When asked about the rising crime rate, President Joe Biden’s (D) press secretary, Jen Psaki, immediately changed the subject. “I would say certainly there is a guns problem,” Psaki said. “And that’s something the president would say.”
That may, indeed, be “something the president would say.” But that doesn’t change the fact that it’s nonsense. Indeed, it is hard to imagine what argument Psaki and Biden even think that they are making. Between 1992 and 2015, crime in the United States dropped dramatically at the same time as the Second Amendment was being assiduously restored and the American public was buying hundreds of millions of firearms. In 1992, the FBI reports, the violent crime rate was 757.7 per 100,000 residents. By 2015, the rate was 372.6 per 100,000, a reduction of more than half. This drop applied across the board: to murder (from 9.3 in 1992 to 4.9 in 2015), rape (42.8 in 1992 to 28.1 in 2015), robbery (263.7 in 1992 to 101.9 in 2015) and aggravated assault (441.9 in 1992 to 237.8 in 2015).

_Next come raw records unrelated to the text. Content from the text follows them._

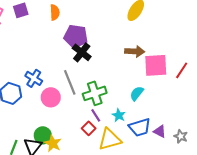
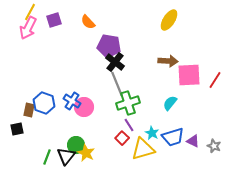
orange semicircle: (55, 12) -> (88, 22), turned 140
blue cross: (34, 78) -> (72, 101), moved
gray line: (70, 82) -> (117, 84), moved
cyan star: (119, 115) -> (152, 133), moved

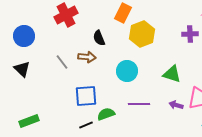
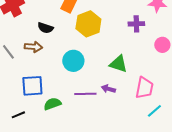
black semicircle: (99, 38) -> (45, 28), turned -49
purple arrow: (176, 105) -> (108, 89), moved
black line: (86, 125) -> (18, 115), moved

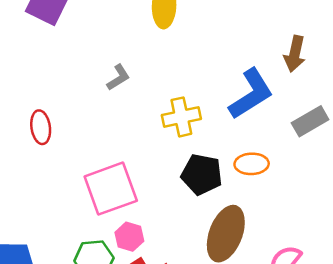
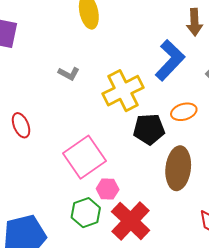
gray L-shape: (118, 77) -> (69, 74), turned 75
yellow cross: (181, 117) -> (123, 91), size x1.4

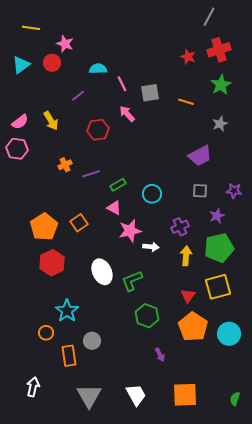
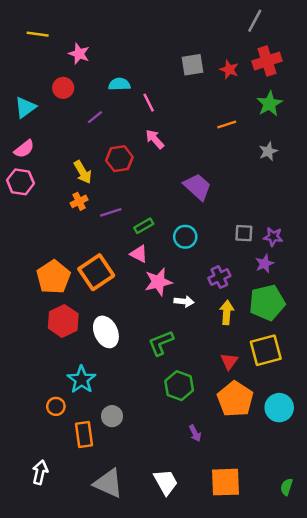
red circle: (52, 63) -> (63, 88), moved
cyan triangle: (21, 65) -> (25, 107), moved
gray square: (150, 93) -> (193, 65), moved
orange line: (186, 102) -> (227, 124), turned -35
yellow arrow: (51, 121) -> (83, 172), moved
purple trapezoid: (200, 156) -> (197, 187), moved, turned -110
purple star: (234, 191) -> (273, 237), moved
orange square: (79, 223) -> (96, 272), size x1.6
white ellipse: (102, 272) -> (106, 332), moved
gray triangle: (89, 396) -> (108, 483), turned -36

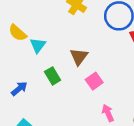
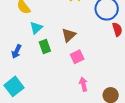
cyan triangle: (38, 45) -> (36, 28), moved
blue arrow: (19, 89) -> (16, 51), turned 144

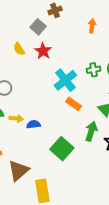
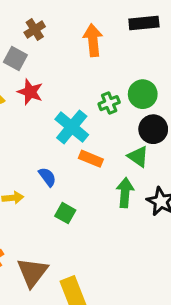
orange arrow: (92, 26) -> (93, 40), size x1.5
blue semicircle: (34, 124) -> (47, 177), moved, turned 72
green square: (62, 149) -> (65, 213), moved, size x0.6

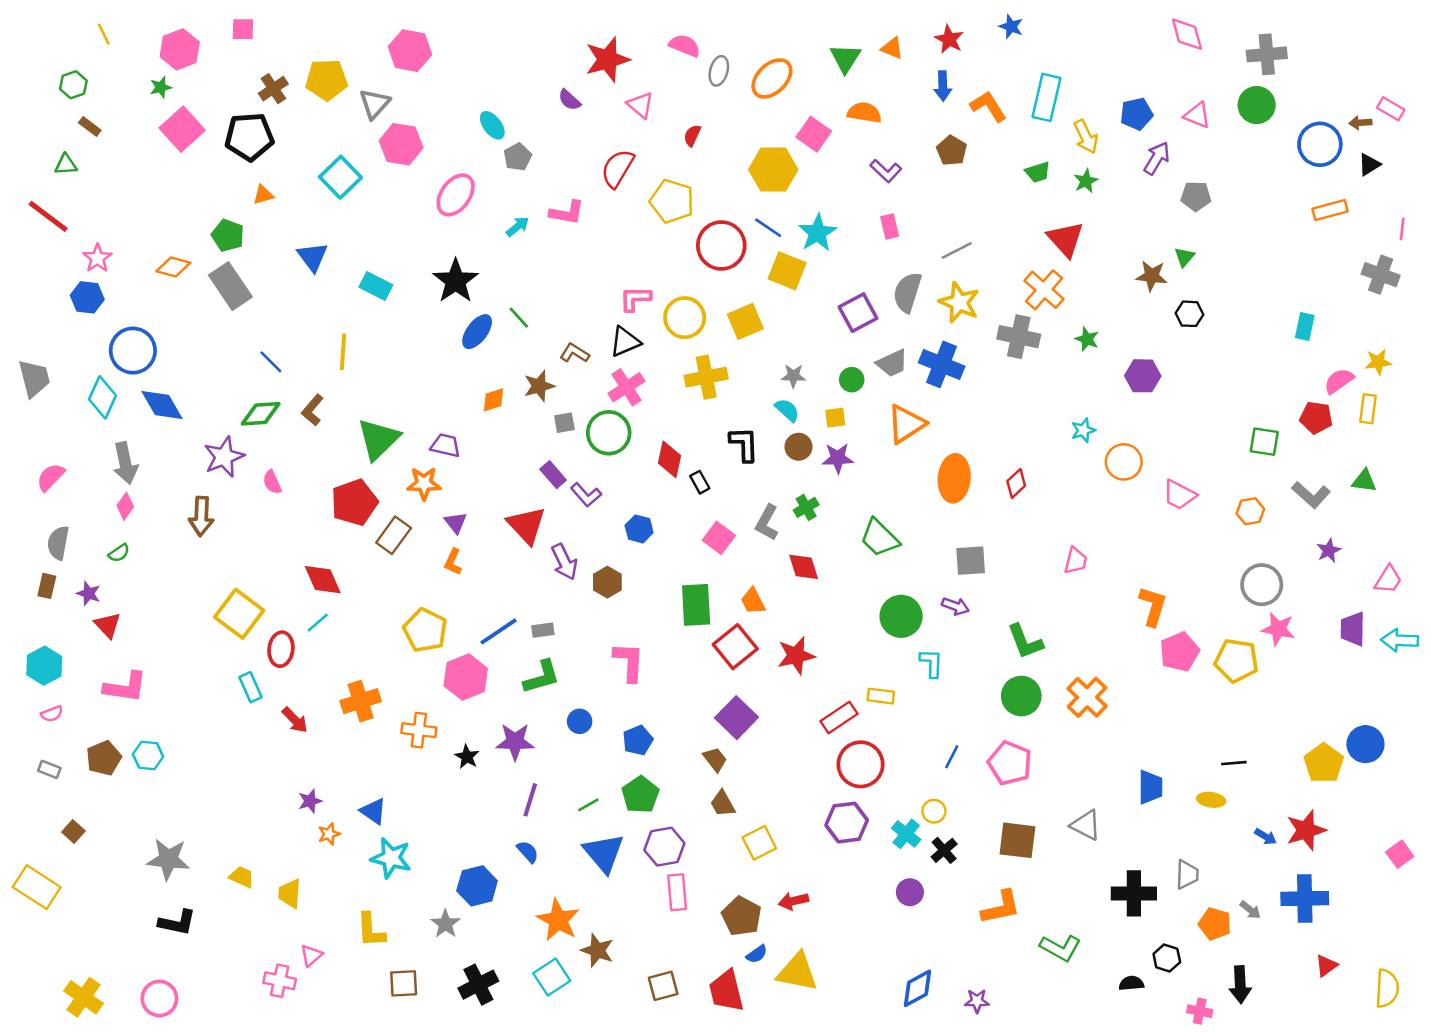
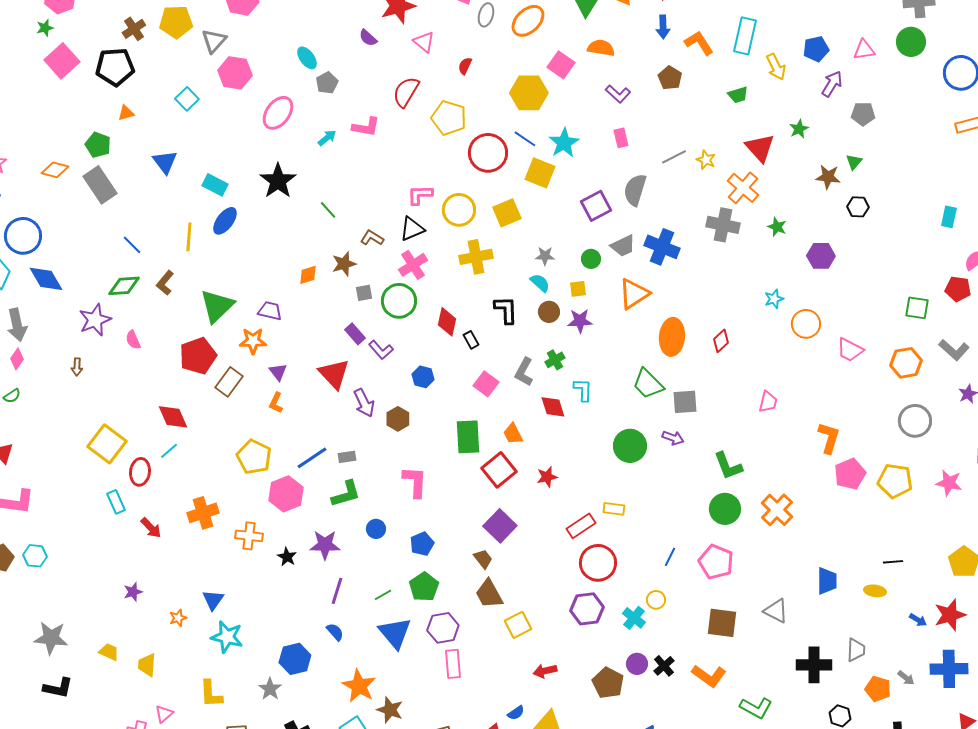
pink triangle: (1197, 115) -> (864, 50), turned -30
cyan square: (340, 177) -> (187, 99), size x0.7
green star: (1086, 181) -> (799, 129), moved
yellow star: (959, 302) -> (706, 160), moved, size x0.6
blue ellipse: (477, 332) -> (225, 221), moved
orange hexagon: (1250, 511) -> (906, 363), size x1.4
brown arrow: (201, 516) -> (77, 367), size x0.6
green trapezoid: (880, 538) -> (648, 384), moved
pink star: (1278, 629) -> (949, 483), moved
red star: (796, 656) -> (547, 477), size x0.7
cyan L-shape: (931, 663) -> (583, 390), moved
purple star: (310, 801) -> (133, 592), moved
brown trapezoid: (723, 804) -> (489, 594), size x1.4
blue triangle: (373, 811) -> (213, 600), turned 30
black cross: (944, 850) -> (664, 666), moved
orange L-shape: (1001, 907) -> (709, 676), turned 48
brown pentagon: (742, 916) -> (608, 683), moved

Review after review has poured cold water on the idea that bans on so-called “assault weapons” have had any effect on crime.
During the same period, the number of guns in private hands nearly doubled, from around 190 million to nearly 360 million; the number of so-called “assault weapons” rose from 1.5 million to more than 11 million; the number of concealed-carry permit holders increased more than tenfold; and, at almost every level, the laws governing the keeping and bearing of arms were liberalized dramatically. To buy what Psaki and Biden are selling, one has to believe that, for a solid 23 years, there was no negative connection between these facts, but that, as of about 2016, that magically began to change.
It didn’t. Unlike the right to self-defense—which is inherent and inviolable in all human beings—the prevention of crime is a complicated matter that requires the correct combination of sensible laws, adequate policing, appropriate sentencing and a culture that supports all three. To look at the increases in crime we have seen over the last couple of years and shout “guns!” in response is simply bizarre—especially when one looks at the statistics.
Review after review has poured cold water on the idea that bans on so-called “assault weapons” have had any effect on crime. Review after review has rejected the claim that the proliferation of concealed carry has led to any increase in crime. Review after review has noted that even the total abolition of permitting for the open and concealed carry of firearms has not increased crime. What, one must ask, does Psaki think has happened here? Have the criminals only just noticed that they are able to break the law?
Or could we perhaps be witnessing the consequences of a series of public-policy changes that have nothing whatsoever to do with firearms and law-abiding gun owners? The last five years have been marked by a decreasing respect for the police, by an increasing tolerance of riots, by a precipitous rise in drug addiction and by district attorneys in many of America’s major cities who are blatantly not interested in enforcing the law.
If the White House is alarmed by what is happening to the crime statistics, it would do well to look at these developments and consider whether they are welcome after all. Instead, Jen Psaki and her boss have elected to do what they always seem to do in such circumstances: To ignore the question, to gesture at the voters they dislike and then to take square aim at a sacred provision of the U.S. Constitution.